Wednesday, July 6, 2011

Technological factors

At the same time, a number of medieval products and technological processes had reached a level of maturity which allowed their potential use for printing purposes. Gutenberg took up these far-flung strands, combined them into one complete and functioning system, and perfected the printing process through all its stages by adding a number of inventions and innovations of his own:
Early modern wine press. Such screw presses were applied in Europe to a wide range of uses and provided Gutenberg with the model for his printing press.
The screw press which allowed direct pressure to be applied on flat-plane was already of great antiquity in Gutenberg's time and was used for a wide range of tasks.[13] Introduced in the 1st century AD by the Romans, it was commonly employed in agricultural production for pressing wine grapes and (olive) oil seeds, both of which formed an integral part of the mediterranean and medieval diet.[14] The device was also used from very early on in urban contexts as a cloth press for printing patterns.[15] Gutenberg may have also been inspired by the paper presses which had spread through the German lands since the late 14th century and which worked on the same mechanical principles.[16]
Gutenberg adopted the basic design, thereby mechanizing the printing process.[17] Printing, however, put a demand on the machine quite different from pressing. Gutenberg adapted the construction so that the pressing power exerted by the platen on the paper was now applied both evenly and with the required sudden elasticity. To speed up the printing process, he introduced a movable undertable with a plane surface on which the sheets could be swiftly changed.[18]
Movable type sorted in a letter case and loaded in a composing stick on top
The concept of movable type was not entirely new in the 15th century; sporadic evidence that the typographical principle, the idea of creating a text by reusing individual characters, was well understood and employed in pre-Gutenberg Europe had been cropping up since the 12th century and possibly before. The known examples range from Germany (Prüfening inscription) to England (letter tiles) to Italy.[19] However, the various techniques employed (imprinting, punching and assembling individual letters) did not have the refinement and efficiency needed to become widely accepted.
Gutenberg greatly improved the process by treating typesetting and printing as two separate work steps. A goldsmith by profession, he created his type pieces from a lead-based alloy which suited printing purposes so well that it is still used today.[20] The mass production of metal letters was achieved by his key invention of a special hand mould, the matrix.[21] The Latin alphabet proved to be an enormous advantage in the process because, in contrast to logographic writing systems, it allowed the type-setter to represent any text with a theoretical minimum of only around two dozen different letters.[22]

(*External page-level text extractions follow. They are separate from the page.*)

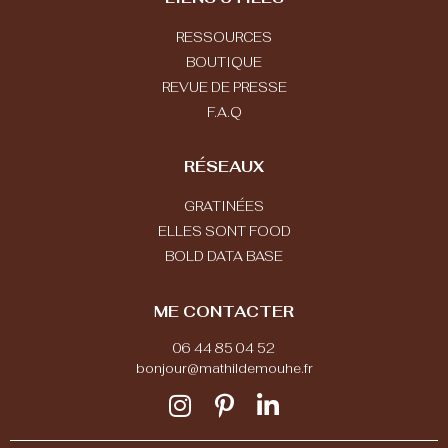
RESSOURCES
BOUTIQUE
REVUE DE PRESSE
F.A.Q
RÉSEAUX
GRATINÉES
ELLES SONT FOOD
BOLD DATA BASE
ME CONTACTER
06 44 85 04 52
bonjour@mathildemouhe.fr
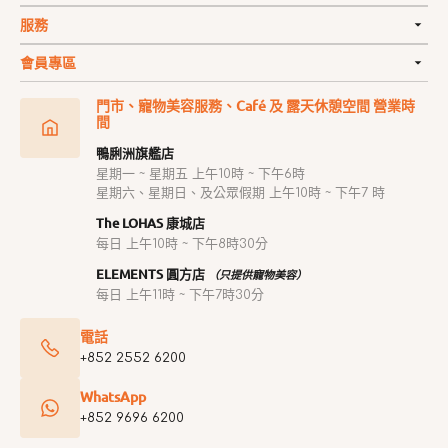
服務
會員專區
門市、寵物美容服務、Café 及 露天休憩空間 營業時
間
鴨脷洲旗艦店
星期一 ~ 星期五 上午10時 ~ 下午6時
星期六、星期日、及公眾假期 上午10時 ~ 下午7 時
The LOHAS 康城店
每日 上午10時 ~ 下午8時30分
ELEMENTS 圓方店
（只提供寵物美容）
每日 上午11時 ~ 下午7時30分
電話
+852 2552 6200
WhatsApp
+852 9696 6200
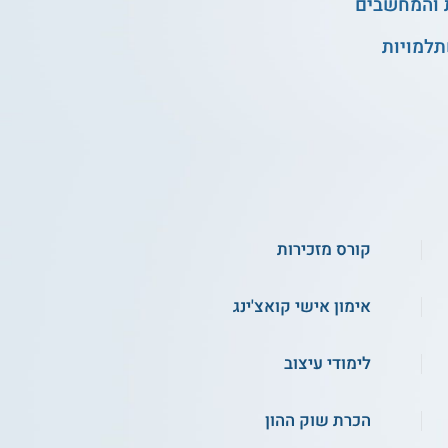
 והמחשבים
תלמויות
קורס מזכירות
אימון אישי קואצ'ינג
לימודי עיצוב
הכרת שוק ההון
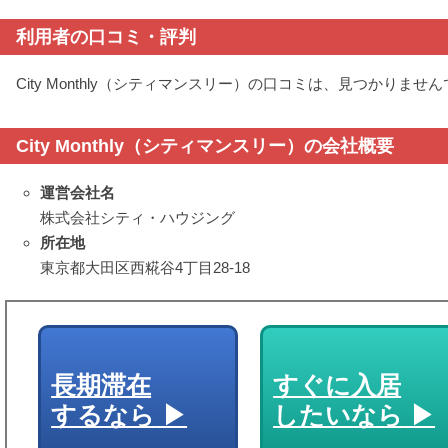
利用者の口コミ・評判
City Monthly（シティマンスリー）の口コミは、見つかりませ
City Monthly（シティマンスリー）の会社概要
運営会社名
株式会社シティ・ハウジング
所在地
東京都大田区西糀谷4丁目28-18
長期滞在
すぐに入居
するなら
したいなら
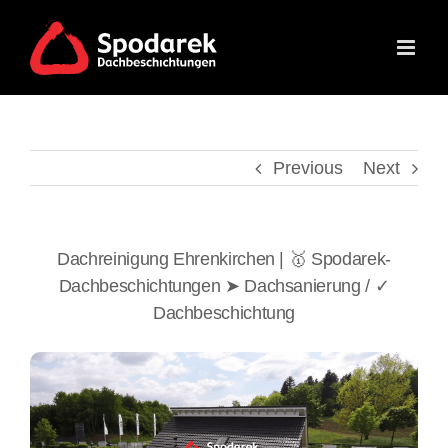
Skip
to
content
Previous
Next
Dachreinigung Ehrenkirchen | 🥇 Spodarek-
Dachbeschichtungen ➤ Dachsanierung / ✓
Dachbeschichtung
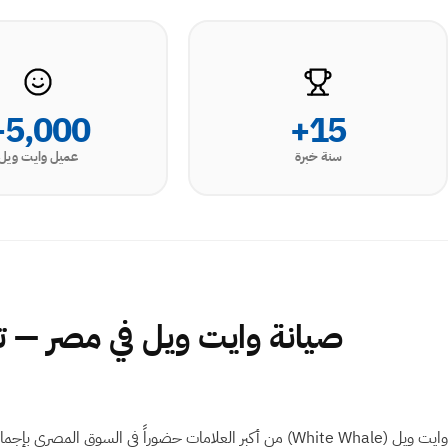
5,000+
15+
سنة خبرة
عميل وايت ويل
صيانة وايت ويل في مصر — توك
وايت ويل ⁨(White Whale)⁩ من أكبر العلامات حضوراً في السوق المصري ب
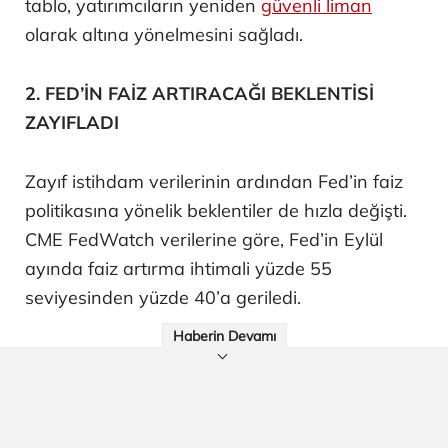
tablo, yatırımcıların yeniden
güvenli liman
olarak altına yönelmesini sağladı.
2. FED’İN FAİZ ARTIRACAĞI BEKLENTİSİ
ZAYIFLADI
Zayıf istihdam verilerinin ardından Fed’in faiz
politikasına yönelik beklentiler de hızla değişti.
CME FedWatch verilerine göre, Fed’in Eylül
ayında faiz artırma ihtimali yüzde 55
seviyesinden yüzde 40’a geriledi.
Haberin Devamı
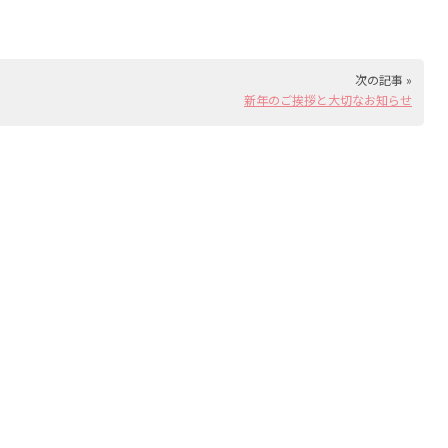
次の記事 »
新年のご挨拶と大切なお知らせ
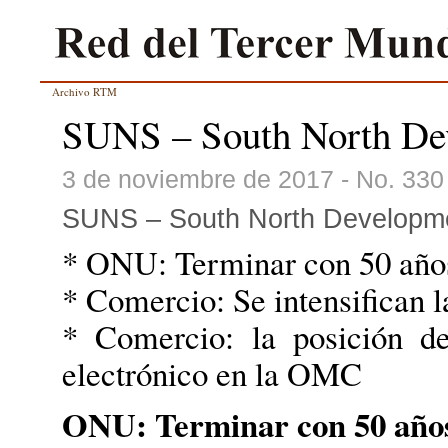
Archivo RTM
SUNS – South North De
3 de noviembre de 2017 - No. 330
SUNS – South North Developme
* ONU: Terminar con 50 años
* Comercio: Se intensifican
* Comercio: la posición d
electrónico en la OMC
ONU: Terminar con 50 años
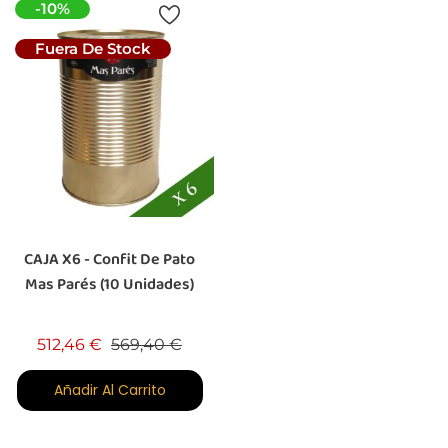
-10%
Fuera De Stock
CAJA X6 - Confit De Pato
Mas Parés (10 Unidades)
Precio base
Precio
512,46 €
569,40 €
Añadir Al Carrito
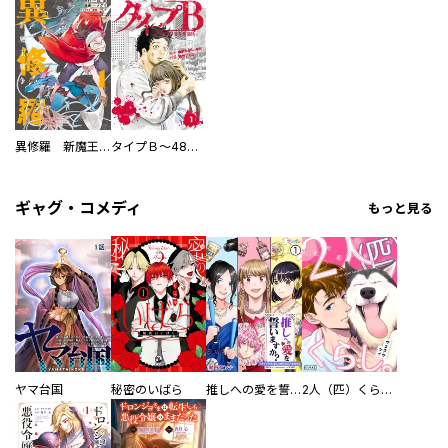
異修羅 新魔王戦争
タイプＢ～48時間後、致死率100％～【単話】
ギャグ・コメディ
もっと見る
ヤマ台国
秘密のいばら
推しへの愛を誓いますか？～アラサー女子、推しは逃げぬが人生逃げる～
2人（匹）くらし。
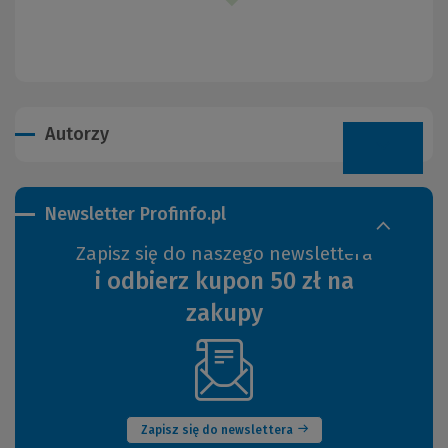
Autorzy
Newsletter Profinfo.pl
Zapisz się do naszego newslettera
i odbierz kupon 50 zł na
zakupy
(Nowe
okno)
Zapisz się do newslettera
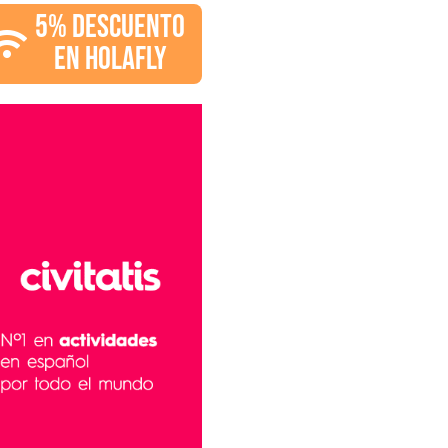
5% DESCUENTO
EN HOLAFLY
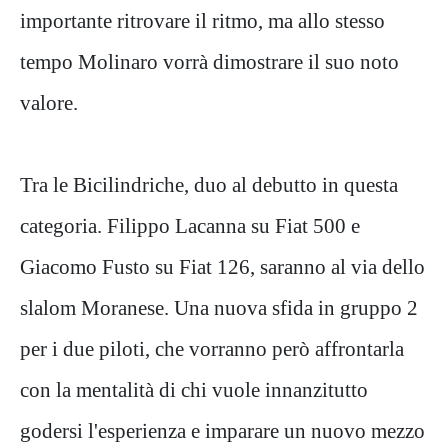
importante ritrovare il ritmo, ma allo stesso
tempo Molinaro vorrà dimostrare il suo noto
valore.
Tra le Bicilindriche, duo al debutto in questa
categoria. Filippo Lacanna su Fiat 500 e
Giacomo Fusto su Fiat 126, saranno al via dello
slalom Moranese. Una nuova sfida in gruppo 2
per i due piloti, che vorranno però affrontarla
con la mentalità di chi vuole innanzitutto
godersi l'esperienza e imparare un nuovo mezzo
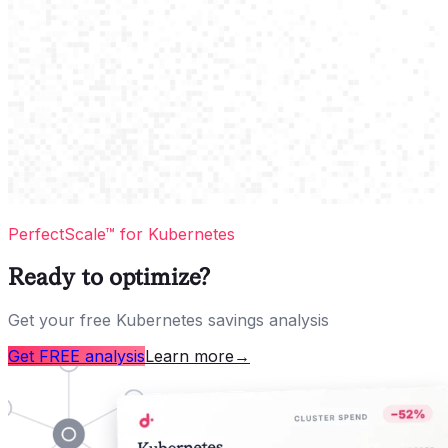
PerfectScale™ for Kubernetes
Ready to optimize?
Get your free Kubernetes savings analysis
Get FREE analysis
Learn more
→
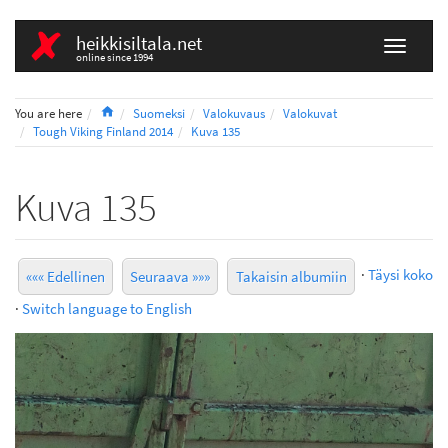
heikkisiltala.net
online since 1994
Home
You are here
Suomeksi
Valokuvaus
Valokuvat
Tough Viking Finland 2014
Kuva 135
Kuva 135
·
Täysi koko
««« Edellinen
Seuraava »»»
Takaisin albumiin
·
Switch language to English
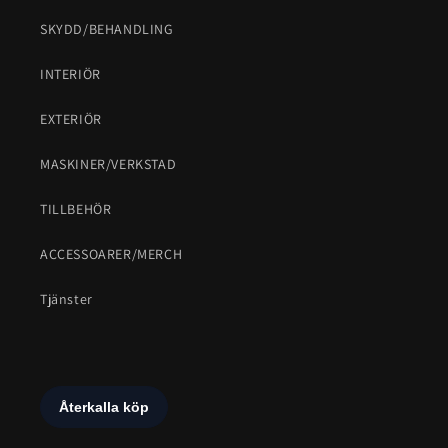
SKYDD/BEHANDLING
INTERIÖR
EXTERIÖR
MASKINER/VERKSTAD
TILLBEHÖR
ACCESSOARER/MERCH
Tjänster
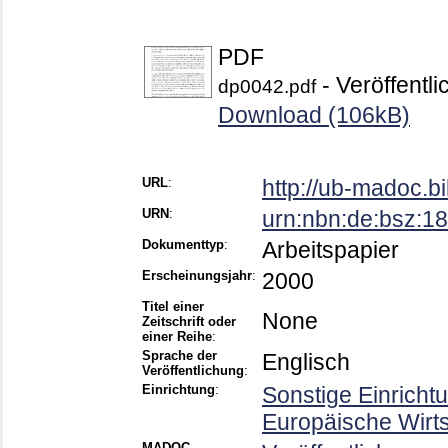
PDF
- Veröffentli
dp0042.pdf
Download (106kB)
URL
:
http://ub-madoc.
URN
:
urn:nbn:de:bsz:1
Dokumenttyp
:
Arbeitspapier
Erscheinungsjahr
:
2000
Titel einer
None
Zeitschrift oder
einer Reihe
:
Sprache der
Englisch
Veröffentlichung
:
Einrichtung
:
Sonstige Einricht
Europäische Wirt
MADOC-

Another factor conducive to printing arose from the book existing in the format of the codex, which had originated in the Roman period.[23] Considered the most important advance in the history of the book prior to printing itself, the codex had completely replaced the ancient scroll at the onset of the Middle Ages (500 AD).[24] The codex holds considerable practical advantages over the scroll format; it is more convenient to read (by turning pages), is more compact, less costly, and, in particular, unlike the scroll, both recto and verso could be used for writing − and printing.[25]
A paper codex of the acclaimed 42-line Bible, Gutenberg's major work
A fourth development was the early success of medieval papermakers at mechanizing paper manufacture. The introduction of water-powered paper mills, the first certain evidence of which dates to 1282,[26] allowed for a massive expansion of production and replaced the laborious handcraft characteristic of both Chinese[27] and Muslim papermaking.[28] Papermaking centres began to multiply in the late 13th century in Italy, reducing the price of paper to one sixth of parchment and then falling further; papermaking centers reached Germany a century later.[29]
Despite this it appears that the final breakthrough of paper depended just as much on the rapid spread of movable-type printing.[30] It is notable that codices of parchment, which in terms of quality is superior to any other writing material,[31] still had a substantial share in Gutenberg's edition of the 42-line Bible.[32] After much experimentation, Gutenberg managed to overcome the difficulties which traditional water-based inks caused by soaking the paper, and found the formula for an oil-based ink suitable for high-quality printing with metal type.[33]